I have a native multithreaded Win32 application written in C++ which has about 3 relatively busy threads and 4 to 6 threads that don’t do that much. When it runs in a normal mode total CPU usage adds up to about 15% on an 8-core machine and the application finished in about 30 seconds. And when I restrict the application to only one core by setting the affinity mask to 0x01 it completes faster, in 23 seconds.
I’m guessing it has something to do with the synchronization being cheaper when restricted to one physical core and/or some concurrent memory access issues.
I’m running Windows 7 x64, application is 32-bit. The CPU is Xeon X5570 with 4 cores and HT enabled.
Could anyone explain that behavior in detail? Why that happens and how to predict that kind of behavior ahead of time?
Update: I guess my question wasn’t very clear. I would like to know why it gets faster on one physical core, not why it doesn’t get above 15% on multiple cores.
Without stating the application it is difficult to just guess what is causing the slow running of the application. If you want to go for a detailed analysis, we can consider following factors –
InterProcessor Communication : How much the threads in your application communicate with each other.

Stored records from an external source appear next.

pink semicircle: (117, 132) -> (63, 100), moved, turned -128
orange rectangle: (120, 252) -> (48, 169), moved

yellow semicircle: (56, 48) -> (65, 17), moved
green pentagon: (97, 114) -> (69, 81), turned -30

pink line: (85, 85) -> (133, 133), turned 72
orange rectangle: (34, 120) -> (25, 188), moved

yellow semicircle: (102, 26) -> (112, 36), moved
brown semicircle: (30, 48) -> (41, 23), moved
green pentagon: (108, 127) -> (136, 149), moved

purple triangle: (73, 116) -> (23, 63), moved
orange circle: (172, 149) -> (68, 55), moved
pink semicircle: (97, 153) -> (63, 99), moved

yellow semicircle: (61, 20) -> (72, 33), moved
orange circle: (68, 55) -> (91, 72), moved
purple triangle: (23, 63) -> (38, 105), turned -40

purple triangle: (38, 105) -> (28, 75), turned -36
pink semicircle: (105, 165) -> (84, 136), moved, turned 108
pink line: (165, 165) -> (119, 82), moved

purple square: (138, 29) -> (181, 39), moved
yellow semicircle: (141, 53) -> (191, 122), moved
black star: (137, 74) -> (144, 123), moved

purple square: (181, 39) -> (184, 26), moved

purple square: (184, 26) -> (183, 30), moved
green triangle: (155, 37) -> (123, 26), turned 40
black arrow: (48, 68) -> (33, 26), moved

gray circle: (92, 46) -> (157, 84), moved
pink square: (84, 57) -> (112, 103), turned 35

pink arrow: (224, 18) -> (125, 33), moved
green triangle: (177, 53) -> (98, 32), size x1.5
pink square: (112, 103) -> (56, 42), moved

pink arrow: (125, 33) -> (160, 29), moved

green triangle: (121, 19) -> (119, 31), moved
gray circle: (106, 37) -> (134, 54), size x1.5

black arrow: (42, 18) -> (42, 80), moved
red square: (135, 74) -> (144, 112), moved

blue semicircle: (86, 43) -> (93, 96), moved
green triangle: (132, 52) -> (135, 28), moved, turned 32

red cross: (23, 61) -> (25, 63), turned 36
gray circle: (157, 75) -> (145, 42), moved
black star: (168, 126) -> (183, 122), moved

If they communicate very often, then you will have overhead due to this behavior
Processor Cache Architecture : This is another important factor to see. You should know how the caches of the processor are going to be affected due to threads running on different processor. How much thrashing is going to happen at shared caches.
Page Faults : Maybe running on single processor is causing less number of page faults due to sequential nature of your program?
Locks : Lock overheads in your code? This should not cause a slowdown. But in addition to the above mentioned factors, this might add up to some overhead.
NoC on the processor : Definitely, if you allocate different threads to different processor cores, and they are communicating, then you need to know what is the path they are taking. Is there a dedicated connection between them? Perhaps you should have a look at this link.
Processor Load : Last but not the least is that, I hope you are not having other tasks running on other processor cores, causing a lot of context-switches. Context switch is typically very expensive.
Temperature : One effect you should consider is of the processor clock being slowed down if the cpu core is heating up. I think, you will not have this effect, but it also largely depends on the ambient temperature.